Almost everyone is on Facebook these days. The social networking site famously attracted its 1 billionth user in late 2012 and has added millions more since. By December 2013, a reported 1.19 billion people checked Facebook every day. With numbers like that, chances are good that your customers are also on the site.
So how should you, as a small business owner, manage your company’s Facebook page? Jason McDonald, director of JM Internet Group, a social media and SEO consulting company in Fremont, Calif., offers a few key pieces of advice.
Make it fun
First, don’t treat your Facebook page like your Twitter page. Twitter is a perfect medium to send out a dozen messages a day, many of them advertising your company via coupon codes, etc. Facebook is much different.
“Facebook is friends, family, fun. If you can connect to that persona, great,” says McDonald.
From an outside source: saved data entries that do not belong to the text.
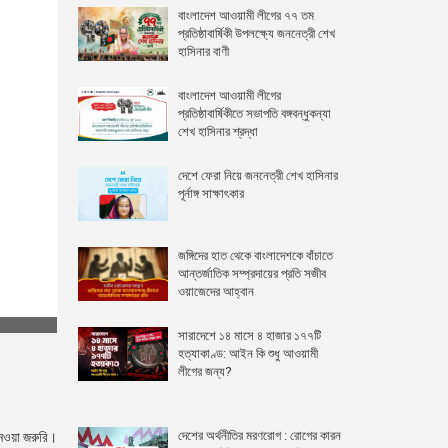
বাংলাদেশ আওয়ামী লীগের ৭৭ তম
প্রতিষ্ঠাবার্ষিকী উপলক্ষ্যে জননেত্রী শেখ
হাসিনার বাণী
বাংলাদেশ আওয়ামী লীগের
প্রতিষ্ঠাবার্ষিকীতে সভাপতি বঙ্গবন্ধুকন্যা
শেখ হাসিনার শ্রদ্ধা
দেশে ফেরা নিয়ে জননেত্রী শেখ হাসিনার
পূর্নাঙ্গ সাক্ষাৎকার
জঙ্গিদের হাত থেকে বাংলাদেশকে বাঁচাতে
আন্তর্জাতিক সম্প্রদায়ের প্রতি সজীব
ওয়াজেদের আহ্বান
সারাদেশে ১৪ মাসে ৪ হাজার ১৭৭টি
হত্যাকাণ্ড: আইন কি শুধু আওয়ামী
লীগের জন্য?
দেশের অর্থনীতির মরণরোগ : রোগের কারন
নেওয়া জরুরি।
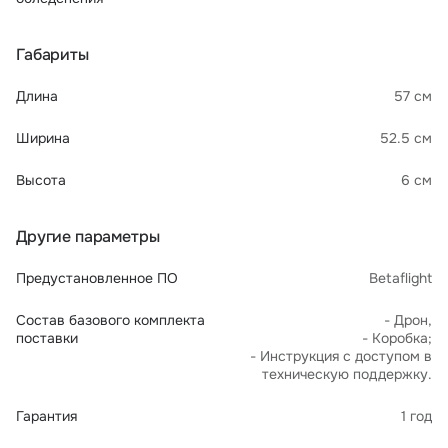
Габариты
Длина
57 см
Ширина
52.5 см
Высота
6 см
Другие параметры
Предустановленное ПО
Betaflight
Состав базового комплекта
- Дрон,
поставки
- Коробка;
- Инструкция с доступом в
техническую поддержку.
Гарантия
1 год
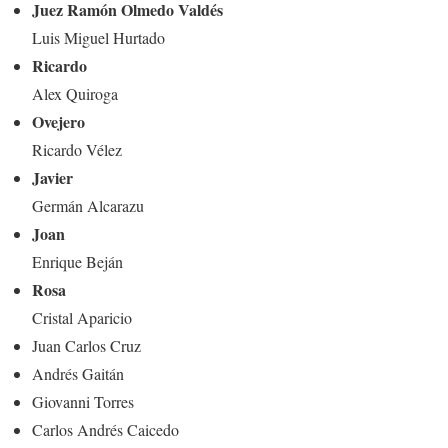
Juez Ramón Olmedo Valdés
Luis Miguel Hurtado
Ricardo
Alex Quiroga
Ovejero
Ricardo Vélez
Javier
Germán Alcarazu
Joan
Enrique Beján
Rosa
Cristal Aparicio
Juan Carlos Cruz
Andrés Gaitán
Giovanni Torres
Carlos Andrés Caicedo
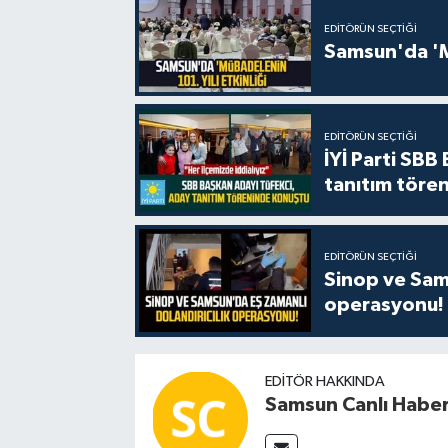
EDITÖRÜN SEÇTIĞI
Samsun'da 'Mü
EDITÖRÜN SEÇTIĞI
İYİ Parti SBB
tanıtım tören
EDITÖRÜN SEÇTIĞI
Sinop ve Sams
operasyonu!
EDITÖR HAKKINDA
Samsun Canlı Habe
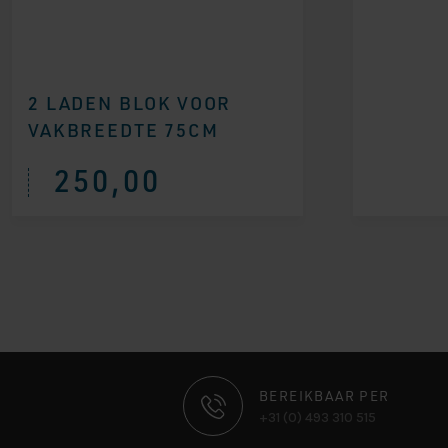
2 LADEN BLOK VOOR
VAKBREEDTE 75CM
250,00
CONTACT
BEREIKBAAR PER
+31 (0) 493 310 515
INFORMATIE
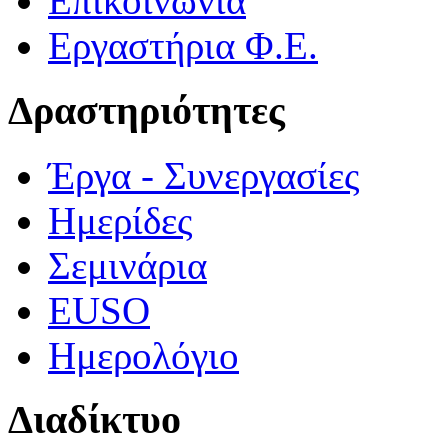
Επικοινωνία
Εργαστήρια Φ.Ε.
Δραστηριότητες
Έργα - Συνεργασίες
Ημερίδες
Σεμινάρια
EUSO
Ημερολόγιο
Διαδίκτυο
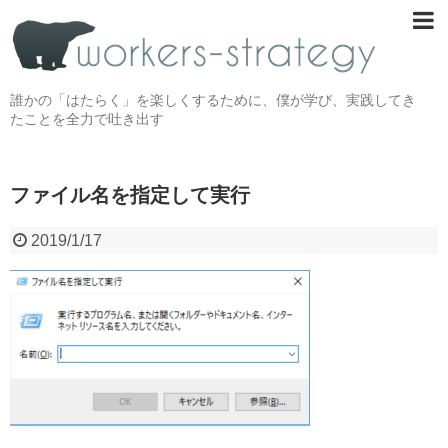
誰かの「はたらく」を楽しくするために、僕が学び、実践してき
たことを全力で吐き出す
ファイル名を指定して実行
2019/1/17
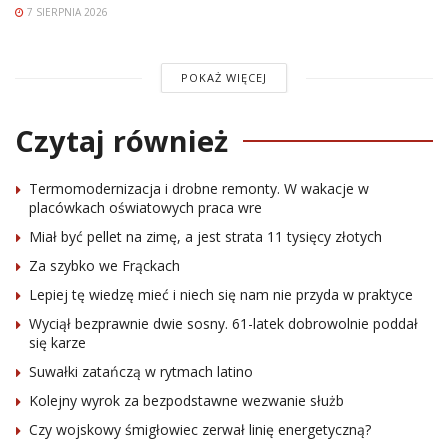
7 SIERPNIA 2026
POKAŻ WIĘCEJ
Czytaj również
Termomodernizacja i drobne remonty. W wakacje w
placówkach oświatowych praca wre
Miał być pellet na zimę, a jest strata 11 tysięcy złotych
Za szybko we Frąckach
Lepiej tę wiedzę mieć i niech się nam nie przyda w praktyce
Wyciął bezprawnie dwie sosny. 61-latek dobrowolnie poddał
się karze
Suwałki zatańczą w rytmach latino
Kolejny wyrok za bezpodstawne wezwanie służb
Czy wojskowy śmigłowiec zerwał linię energetyczną?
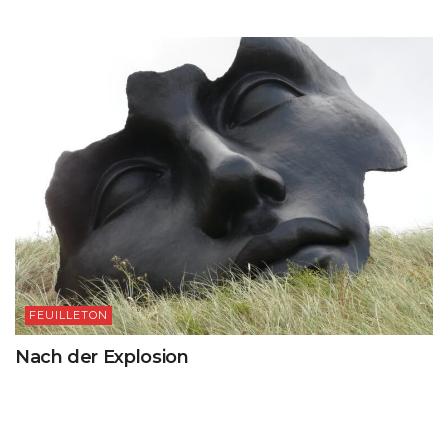
FEUILLETON
Nach der Explosion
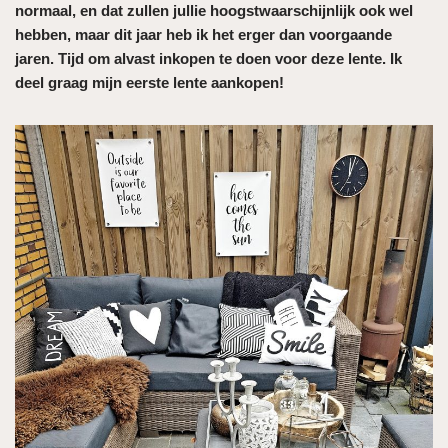
normaal, en dat zullen jullie hoogstwaarschijnlijk ook wel
hebben, maar dit jaar heb ik het erger dan voorgaande
jaren. Tijd om alvast inkopen te doen voor deze lente. Ik
deel graag mijn eerste lente aankopen!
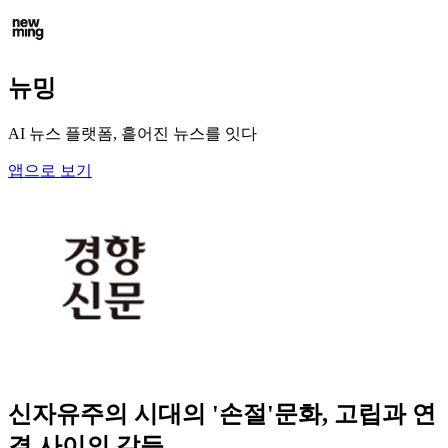
뉴밍
AI 뉴스 플랫폼, 흩어진 뉴스를 잇다
앱으로 보기
신자유주의 시대의 '손절'문화, 고립과 연
결 사이의 갈등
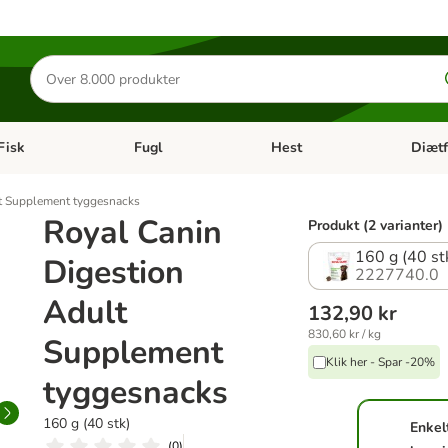
Søg
efter
produkter
Fisk
Fugl
Hest
Diætf
en kategori menu: Gnaver
Åben kategori menu: Fisk
Åben kategori menu: Fugl
Åben ka
t Supplement tyggesnacks
Royal Canin
Produkt (2 varianter)
160 g (40 st
Digestion
2227740.0
Adult
132,90 kr
830,60 kr / kg
Supplement
Klik her - Spar -20%
tyggesnacks
160 g (40 stk)
Enkel
(
0
)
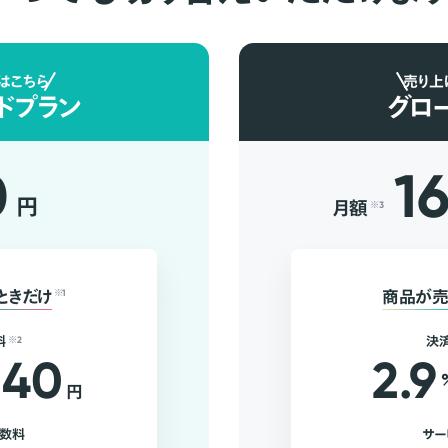
はこちら
売り上
ドプラン
グロ
0
1
円
月額
※3
ときだけ
※1
商品が売
料
※2
決
40
2.9
円
手数料
サー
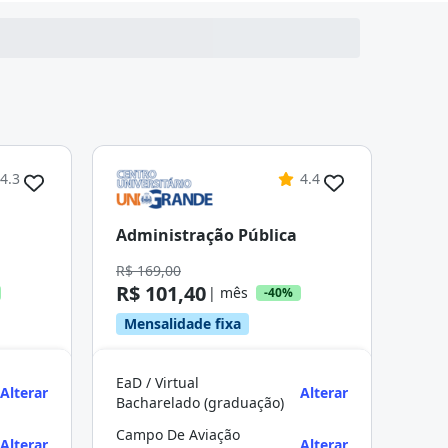
4.3
4.4
Administração Pública
R$ 169,00
R$ 101,40
| mês
-40%
Mensalidade fixa
EaD / Virtual
Alterar
Alterar
Bacharelado (graduação)
Campo De Aviação
Alterar
Alterar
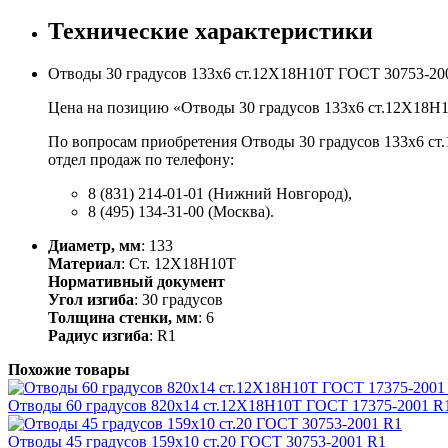
Технические характеристики
Отводы 30 градусов 133х6 ст.12Х18Н10Т ГОСТ 30753-20
Цена на позицию «Отводы 30 градусов 133х6 ст.12Х18Н1
По вопросам приобретения Отводы 30 градусов 133х6 ст
отдел продаж по телефону:
8 (831) 214-01-01 (Нижний Новгород),
8 (495) 134-31-00 (Москва).
Диаметр, мм
: 133
Материал
: Ст. 12Х18Н10Т
Нормативный документ
Угол изгиба
: 30 градусов
Толщина стенки, мм
: 6
Радиус изгиба
: R1
Похожие товары
Отводы 60 градусов 820х14 ст.12Х18Н10Т ГОСТ 17375-2001 R
Отводы 45 градусов 159х10 ст.20 ГОСТ 30753-2001 R1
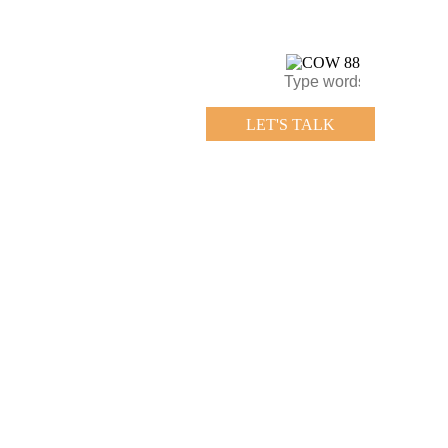
LET'S TALK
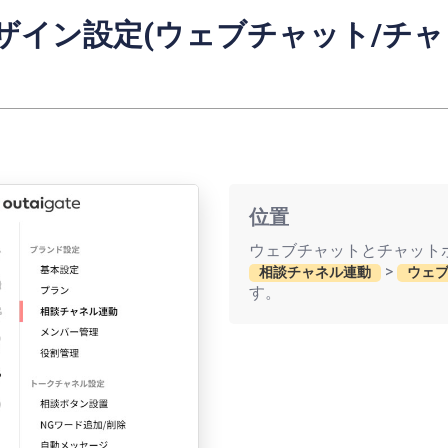
ザイン設定
(ウェブチャット/チャ
位置
ウェブチャットとチャットボッ
>
相談チャネル連動
ウェブ
す。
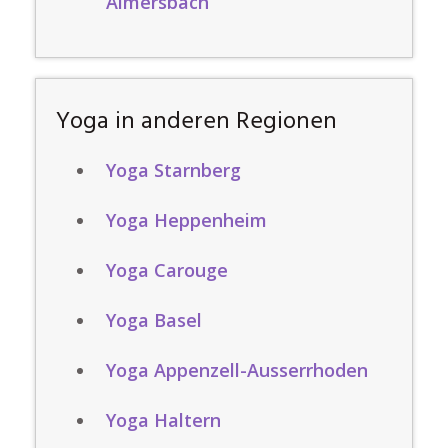
Almersbach
Yoga in anderen Regionen
Yoga Starnberg
Yoga Heppenheim
Yoga Carouge
Yoga Basel
Yoga Appenzell-Ausserrhoden
Yoga Haltern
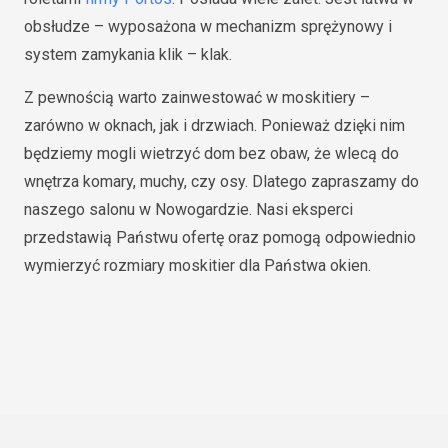
obsłudze – wyposażona w mechanizm sprężynowy i
system zamykania klik – klak.
Z pewnością warto zainwestować w moskitiery –
zarówno w oknach, jak i drzwiach. Ponieważ dzięki nim
będziemy mogli wietrzyć dom bez obaw, że wlecą do
wnętrza komary, muchy, czy osy. Dlatego zapraszamy do
naszego salonu w Nowogardzie. Nasi eksperci
przedstawią Państwu ofertę oraz pomogą odpowiednio
wymierzyć rozmiary moskitier dla Państwa okien.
This means posting status updates with photos, lighthearted comments about current events and engaging with customers. It also means avoiding self-promotional posts as much as possible. According to McDonald, companies should only highlight promotional messages (i.e. discounts) every 10th or 20th post.
It can be easy to make your Facebook page fun if you own a pizza restaurant (McDonald recommends posting pictures of kids at a little league party or the scene at your restaurant during Friday happy hour), but what your business isn’t so lively? What if you are the head of an engineering practice or CPA firm?
“You can still make boring topics fun,” says McDonald. “If you own an engineering company, put up a funny picture once a week and have a caption contest to engage your followers. The caption with the most likes gets a gift card or industry book.
“Or post blogs and news from other places that have to do with your industry. Or post something everyone can relate to like how Mondays can be a bit of a drag. You will get tons of comments from people commiserating.”
Most importantly, think from the perspective of your customer. Ask yourself why your customer is logging onto Facebook in the first place, McDonald recommends. Many of them are coming to be entertained; make your page fun and your number of followers will increase.
Make sure you control your page
While you may assign the task of Facebook posting to a lower level member of your team, make sure that you still know your account’s user name and password to avoid a potential disaster. “If you assign control of the page to someone else and that person quits, he or she may take the page with them,” says McDonald. “As a business owner, it is a security issue. Take inventory of what you control.”
Set up a corporate page, not a personal page
Facebook is pretty serious about verifying whom you are when creating a new account. “They will kill your page if you set up a personal profile instead of a business profile by mistake,” he says. “Personal profiles and business pages are different things. Make sure you are setting up the right one.”